Former President Trump and President Biden have set a late June date for their first debate of 2024. On the heels of the second anniversary of the Dobbs Supreme Court decision, which returned the right to protect unborn children to the people and their elected representatives, abortion is guaranteed to be front and center as an election issue.
Biden and the Democrats are spending millions of dollars on attack ads centered around abortion. Vice President Harris travels the country as Biden’s abortion czar and campaigned at an abortion center. Failing on everything else, they think this issue is their silver bullet. They even believe it gives them a shot at flipping Florida blue.
Yet the Democrats have a big vulnerability, one that plays right to Donald Trump’s strengths.
Independent candidate Robert F. Kennedy Jr. put a glaring spotlight on this weakness when he said in an interview that he supported “full-term” abortion. Amid blowback from the Trump campaign and many others, he walked it back, but not before Biden’s camp chimed in, “The president doesn’t support full-term abortions, as he’s made clear many times. He thinks Roe [v. Wade] got it right.”
The debate is a prime opportunity to clarify for voters: Got what right?
Team Biden knows “full-term” abortion is unpopular. Three-quarters of voters would limit abortion by 15 weeks of pregnancy, a point when babies feel pain, at the latest.
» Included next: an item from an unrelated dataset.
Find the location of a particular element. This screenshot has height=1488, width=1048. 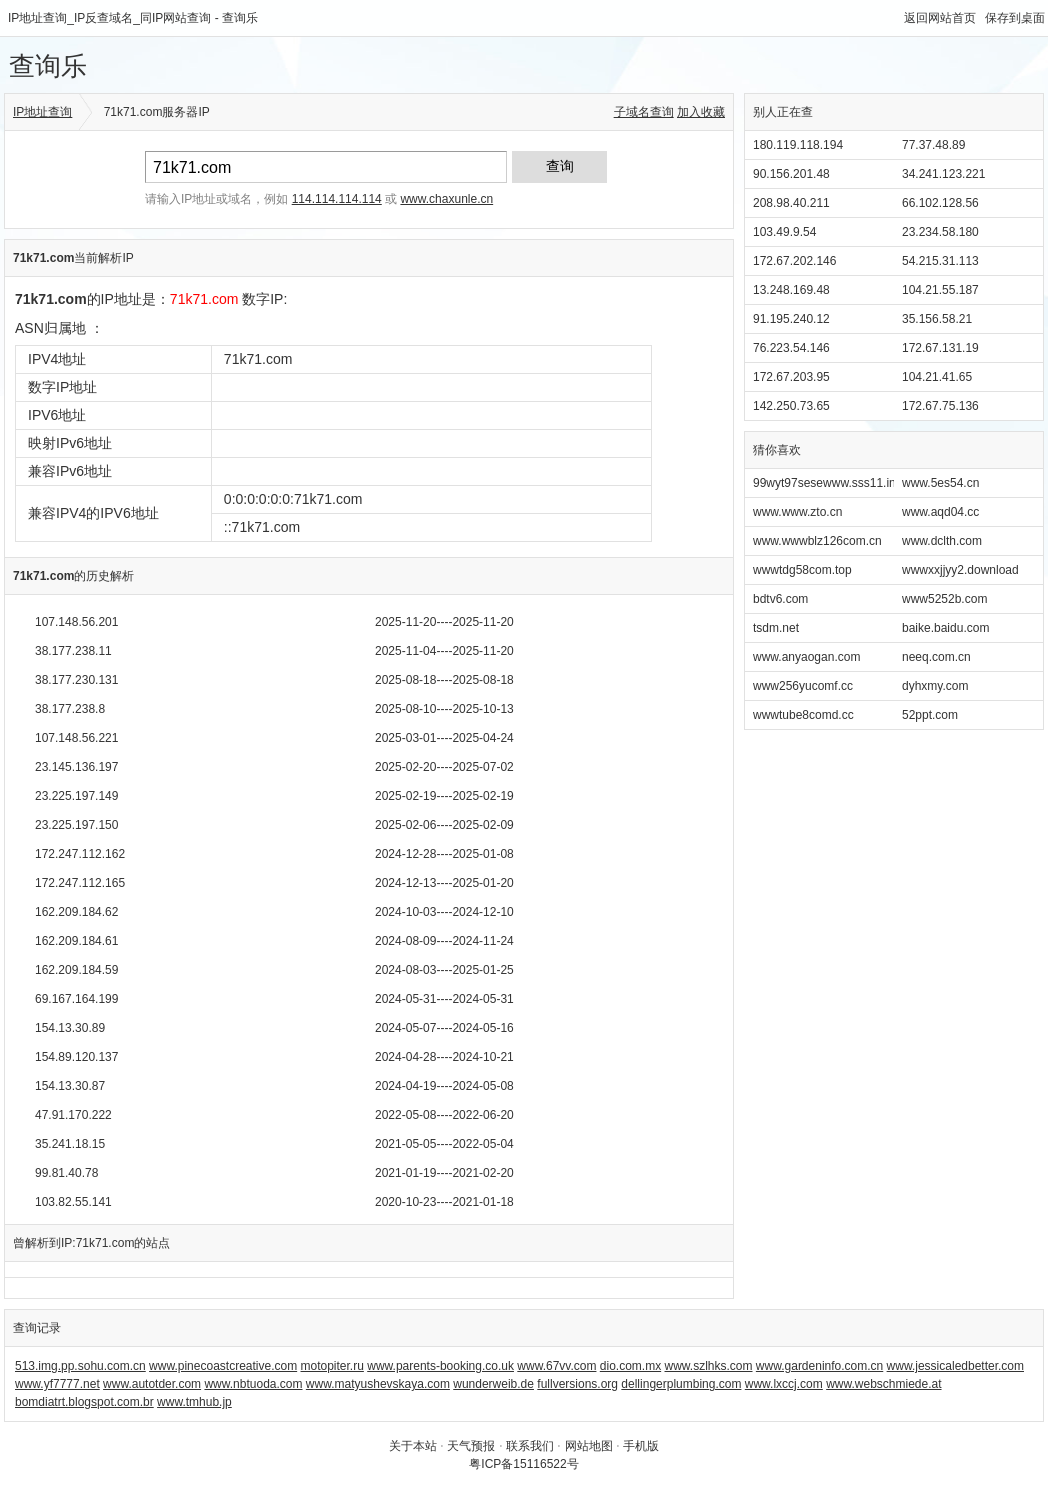

天气预报 is located at coordinates (471, 1446).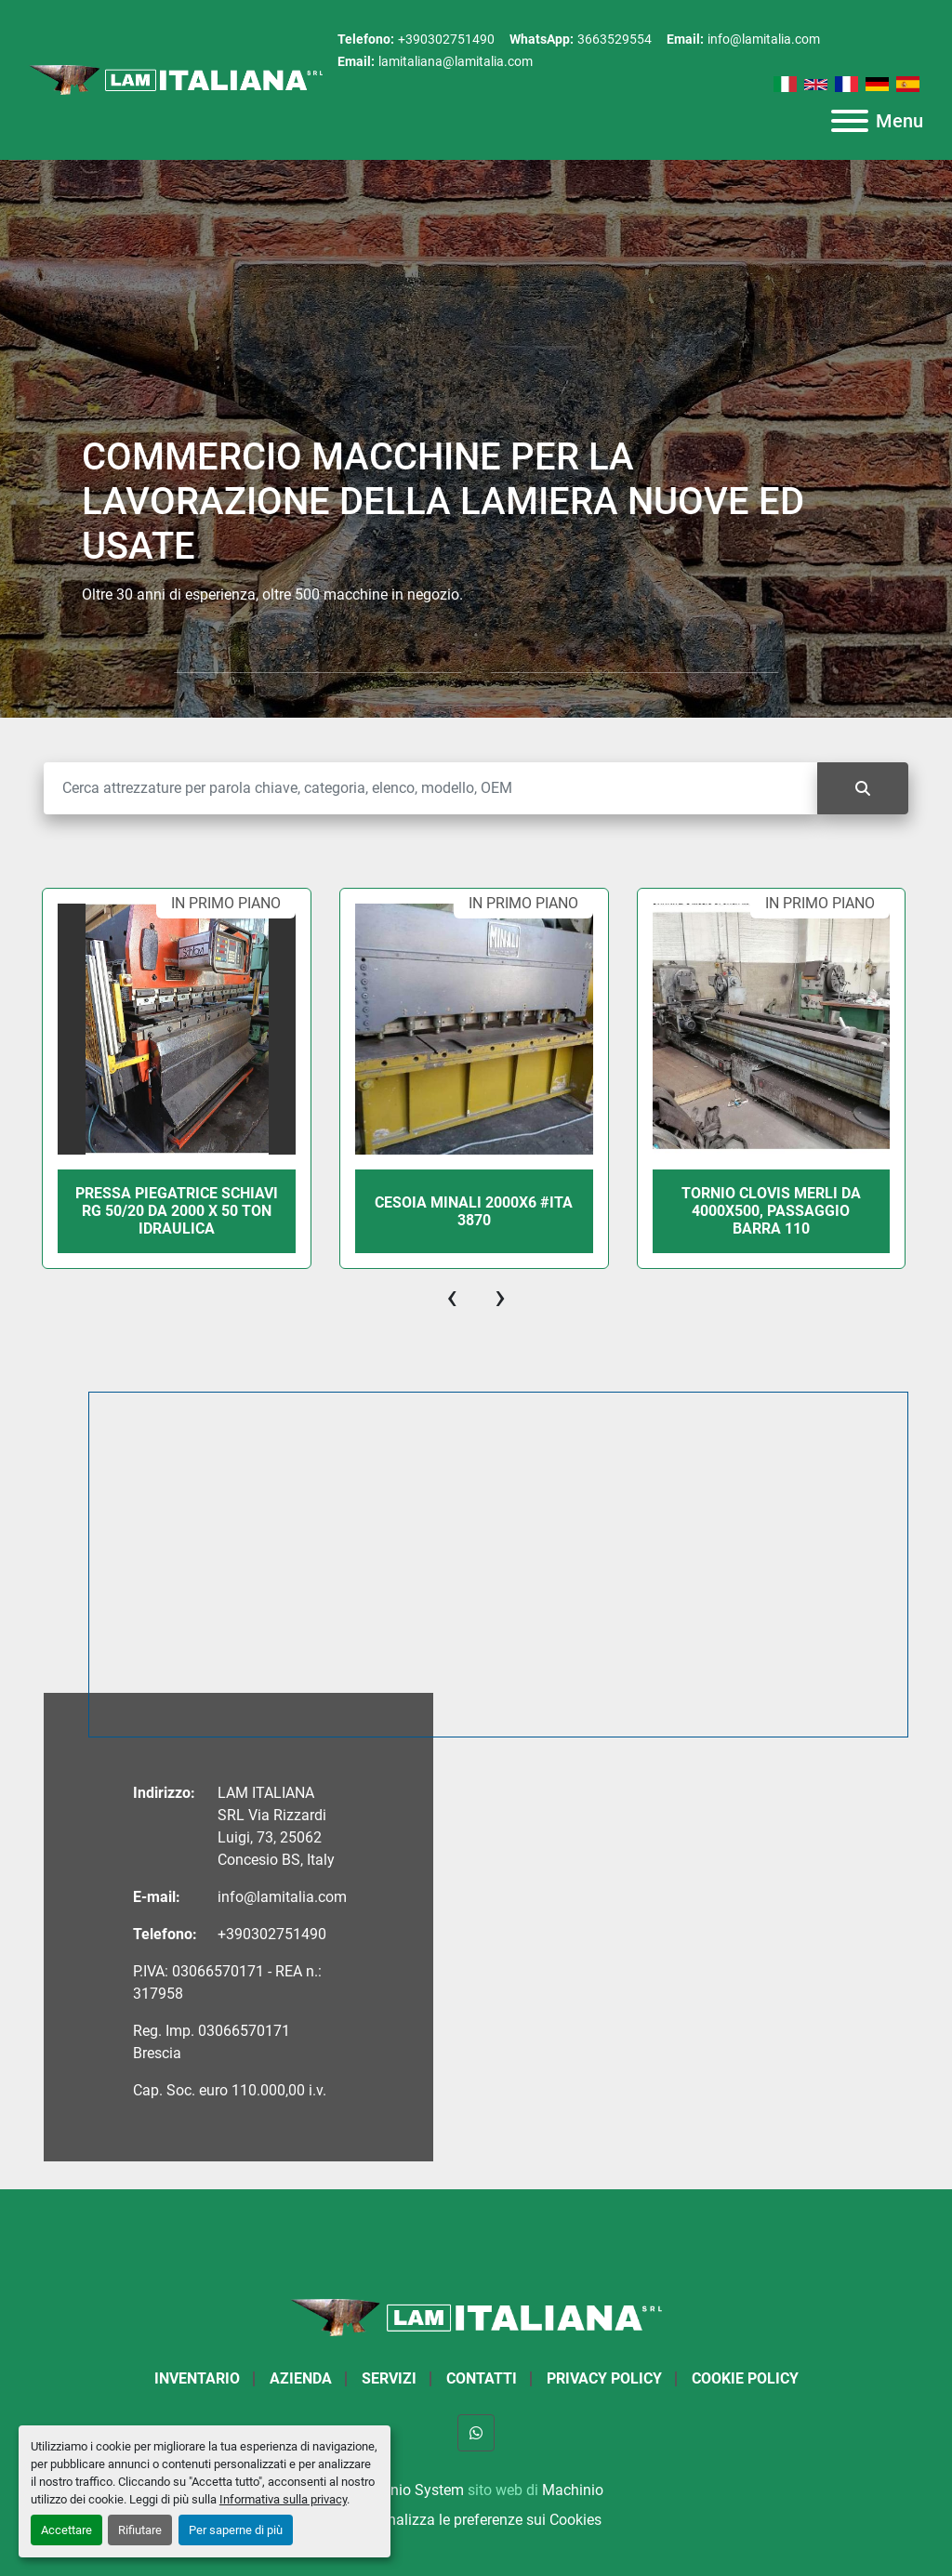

Yet Biden won’t say what limits, if any, he actually does support. He rarely says the word “abortion” at all.
The media mostly let this artful dodgery slide, but Trump can expose Biden’s extremism and make it front-page news.
Many Americans, if they thought about Roe, thought it placed some kind of limit on abortion. Little did they realize the court also wrote a broad health exception that day that included “all factors — physical, emotional, psychological, familial, and the woman’s age.”